Le fédéralisme est un concept politique et social qui renvoie aux pratiques institutionnelles des systèmes politiques fédéraux, c'est-à-dire une forme d'organisation politique et un corps de doctrines recouvrant une vision de la société.

Le terme de fédéralisme, imprécis, est ambigu. Dans certaines cultures (Suisse), il désigne l'application d'un principe de subsidiarité selon lequel la plus grande marge de manœuvre possible est laissée aux échelons inférieurs ; dans d'autres cultures (France), il désigne un principe supranational, par lequel une nation abandonne certaines prérogatives au profit d'une organisation multinationale.

Présentation

Fédéralisme, Fédération, État-Fédéral

Le fédéralisme est un concept des idées politiques recouvrant une vision de la société et une forme d'organisation politique. Une Fédération est cette forme d'organisation politique, car elle se conjugue avec diverses formes de gouvernement, dont la république fédérale (Suisse, États-Unis) mais surtout une institution politique, comme l'Union Européenne, autrement dit son mode de fonctionnement. La Fédération n'est pas un État et n'est donc pas un État-Fédéral comme peut-être la Belgique.
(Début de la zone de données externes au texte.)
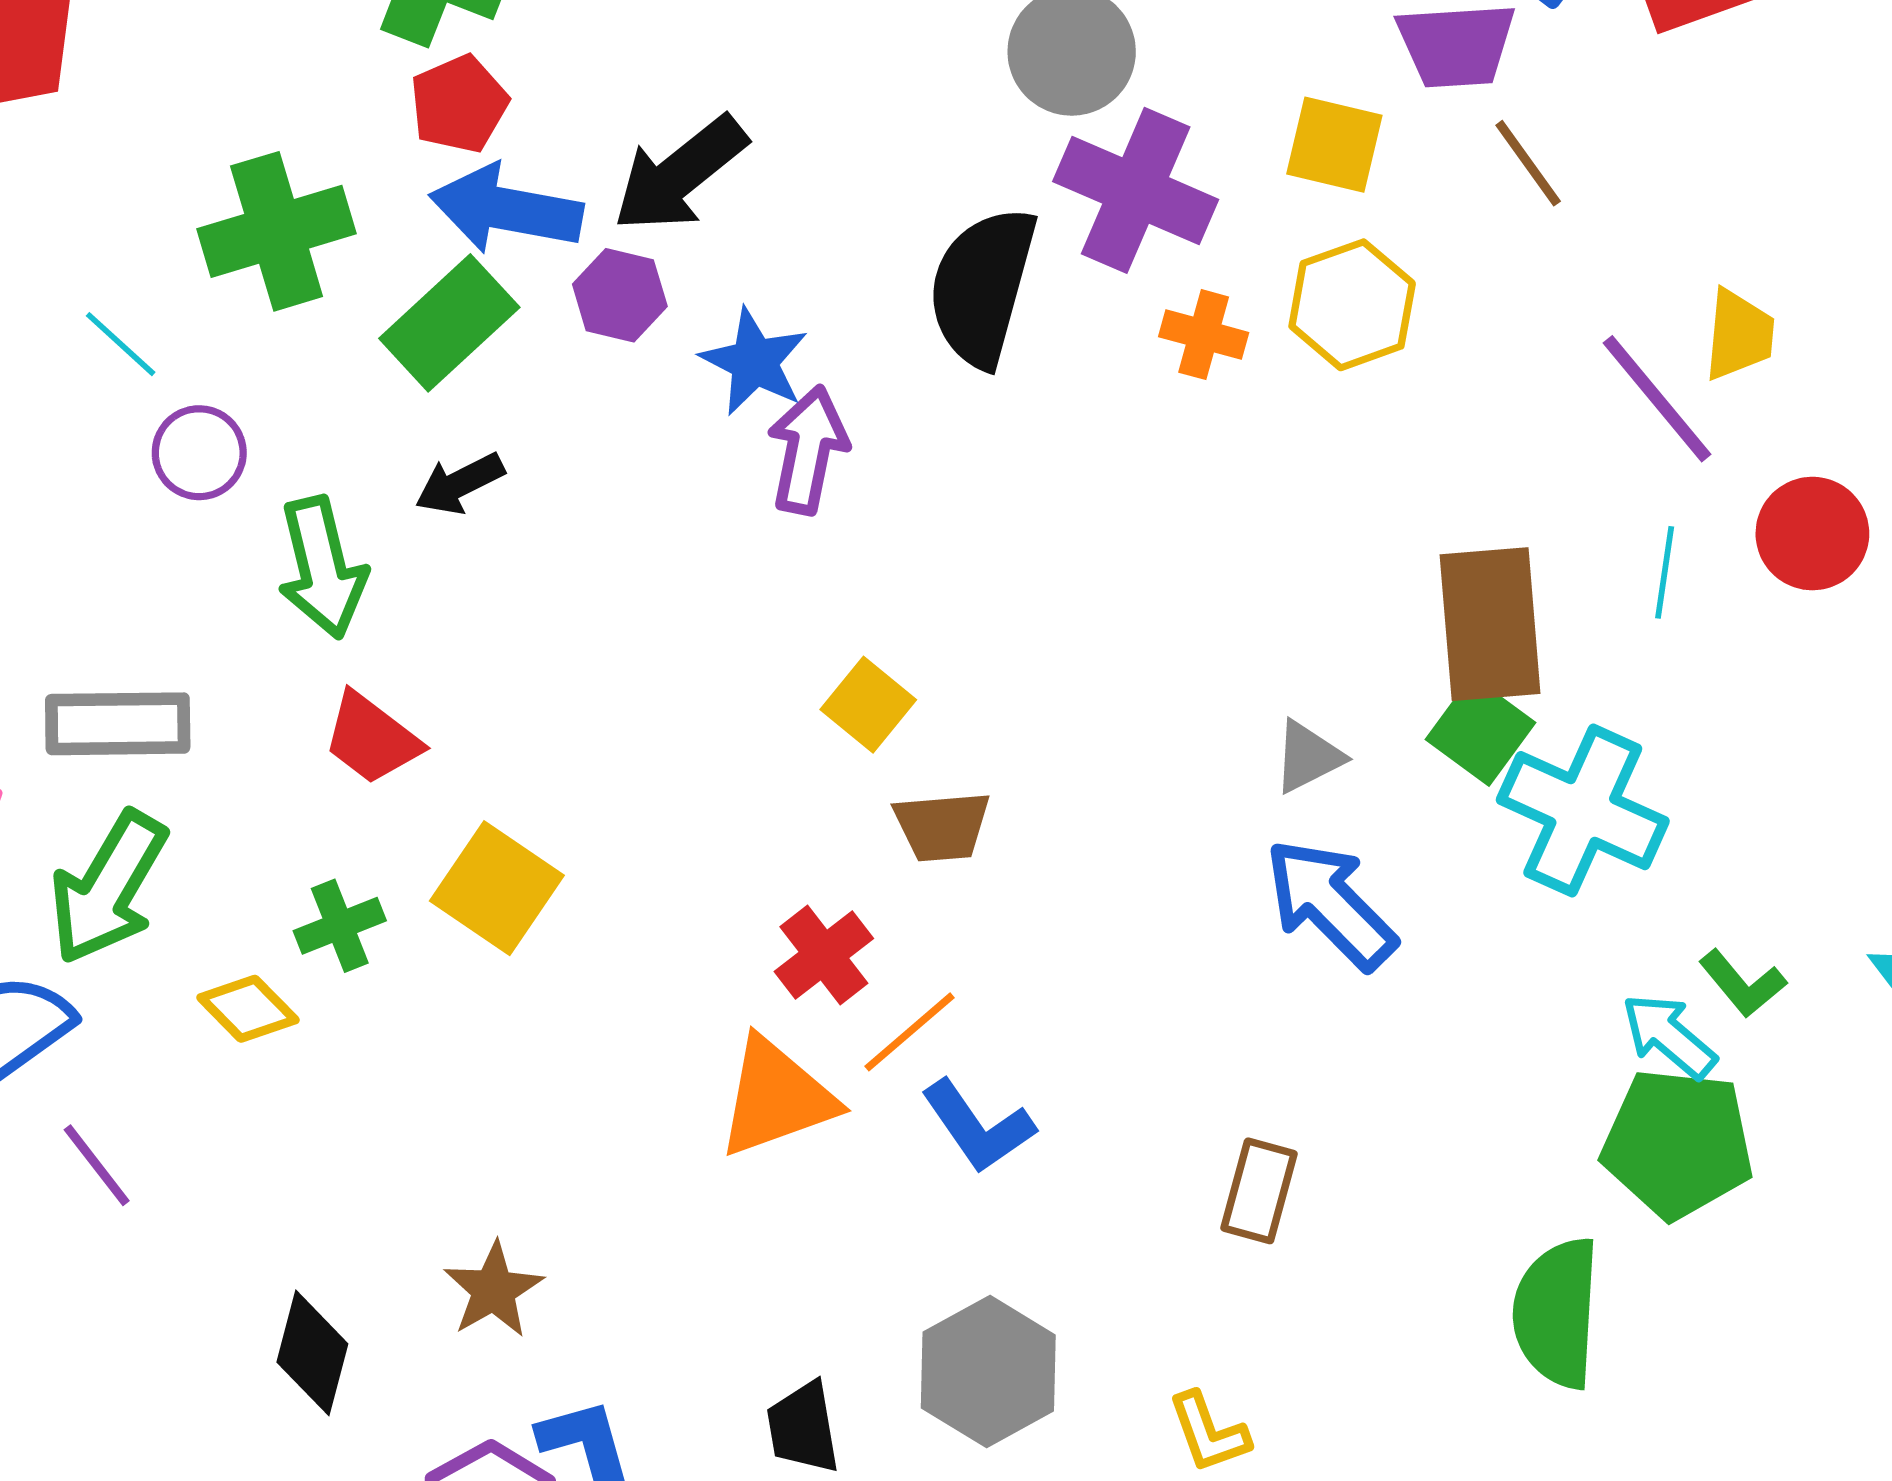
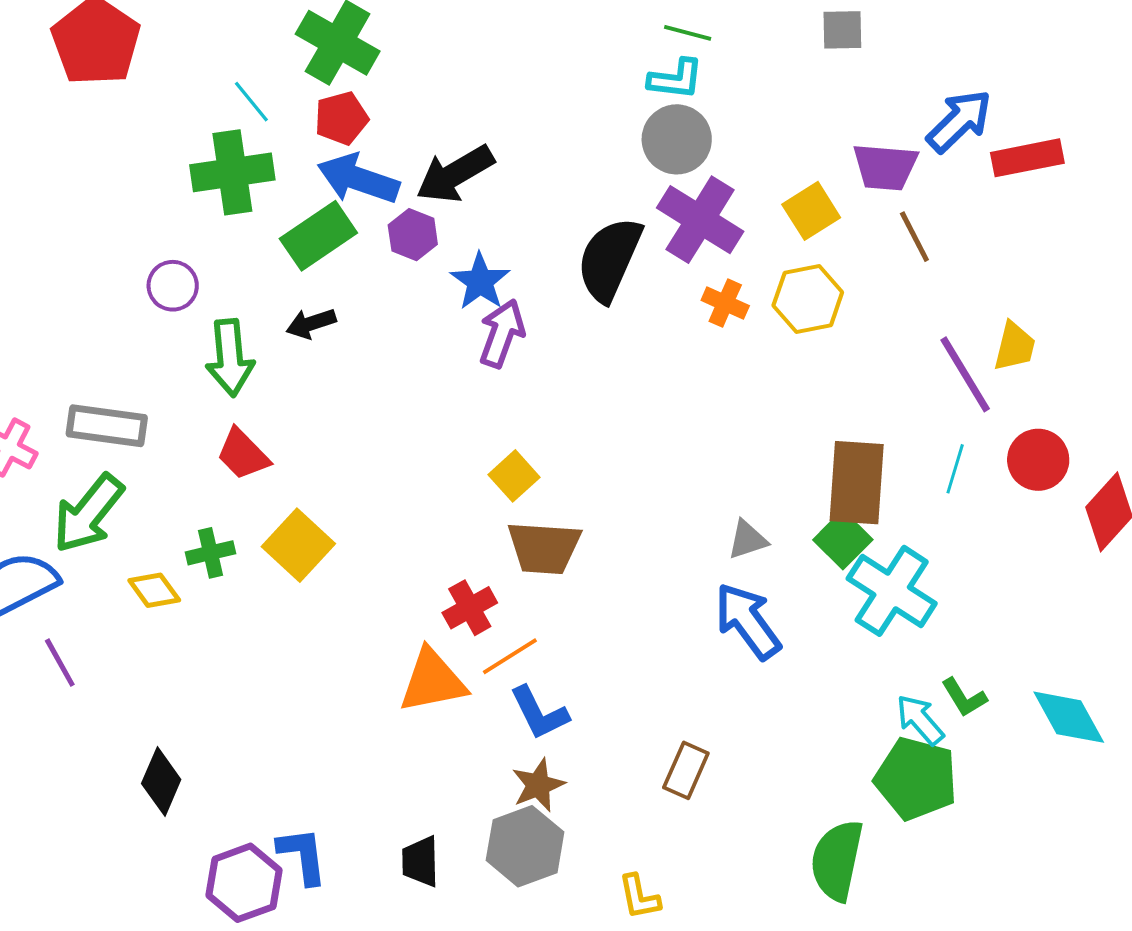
yellow square: (1334, 145) -> (811, 211), turned 36
cyan line: (121, 344) -> (251, 102), moved
brown trapezoid: (942, 826) -> (544, 548), size x1.4
brown star: (493, 1290) -> (538, 785), moved

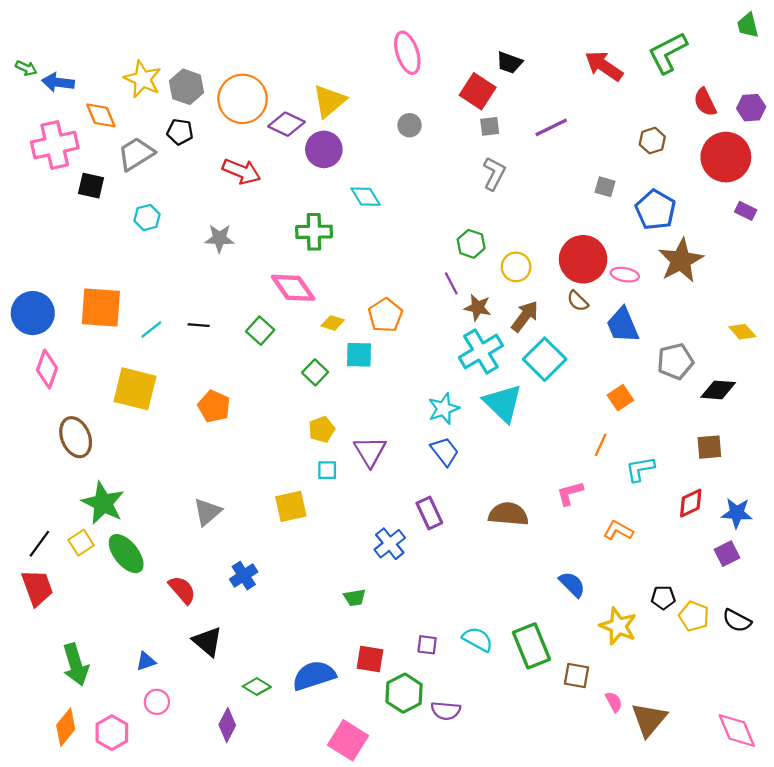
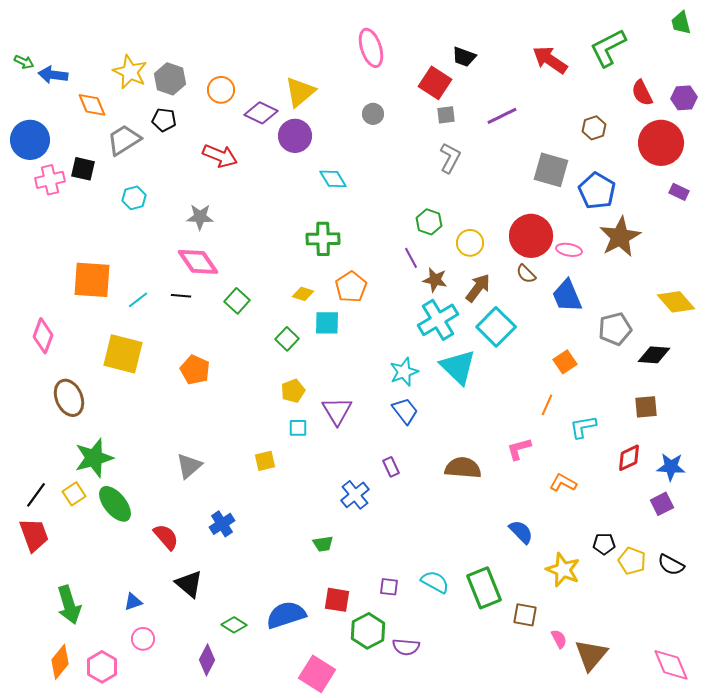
orange circle: (243, 99) -> (221, 90), size x0.6
pink cross: (55, 145) -> (50, 180), moved, size x0.7
gray square: (605, 187) -> (551, 170), size x1.8
green cross: (314, 232) -> (323, 239), moved
pink diamond: (293, 288) -> (198, 262), moved
blue circle: (33, 313) -> (30, 140), moved
yellow diamond: (742, 332) -> (676, 302), size x1.5
green star: (103, 503) -> (94, 458), turned 30
yellow square: (291, 506) -> (265, 461), size x0.7
purple rectangle: (429, 513) -> (391, 467), size x0.7

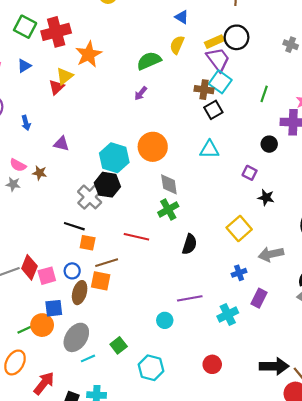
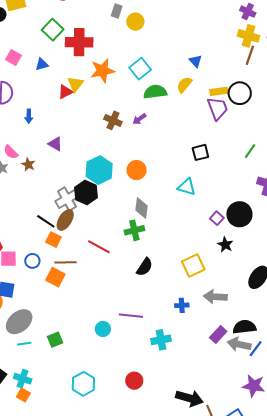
yellow triangle: (65, 76) -> (75, 84), turned -30
cyan square: (220, 82) -> (140, 69), moved
brown cross: (204, 90) -> (113, 120), moved
black circle: (269, 144) -> (239, 214), moved, size x1.6
orange circle: (153, 147) -> (136, 170), size x0.7
brown ellipse: (80, 293) -> (65, 220), moved
purple rectangle: (259, 298) -> (218, 334), moved
cyan hexagon: (151, 368) -> (83, 384), moved

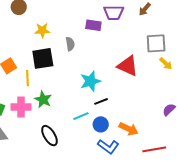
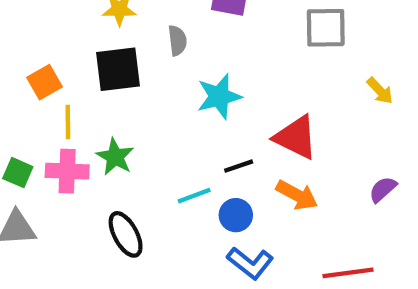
gray square: (156, 43) -> (326, 28), moved
red triangle: (128, 66) -> (296, 137), moved
yellow line: (27, 78) -> (68, 122), moved
cyan star: (90, 81) -> (219, 96), moved
orange arrow: (129, 129) -> (297, 195), moved

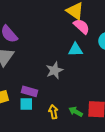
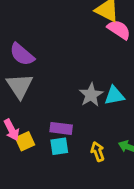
cyan triangle: (75, 50) -> (114, 96), moved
Fédération et confédération

La distinction entre une fédération et une confédération est délicate et probablement sans intérêt pratique, car ces associations politiques sont toujours uniques, différentes des autres associations ayant adopté un système fédéral ou confédéral. D'un point de vue juridique, une confédération d'États repose sur un traité international, alors qu'une fédération repose sur une constitution et une souveraineté. On peut considérer que les confédérations sont plus souples, laissant plus de liberté aux états confédérés (notamment sur la rupture du pacte d'association) notamment parce qu'elles limitent les représentations directes auprès des organes communs. Avec le temps et la légitimité progressivement acquise par les organes communs, les confédérations évoluent vers une fédération. Comme exemples de confédérations, on peut citer les cas américains et Suisse, avant l'adoption de constitutions fédérales.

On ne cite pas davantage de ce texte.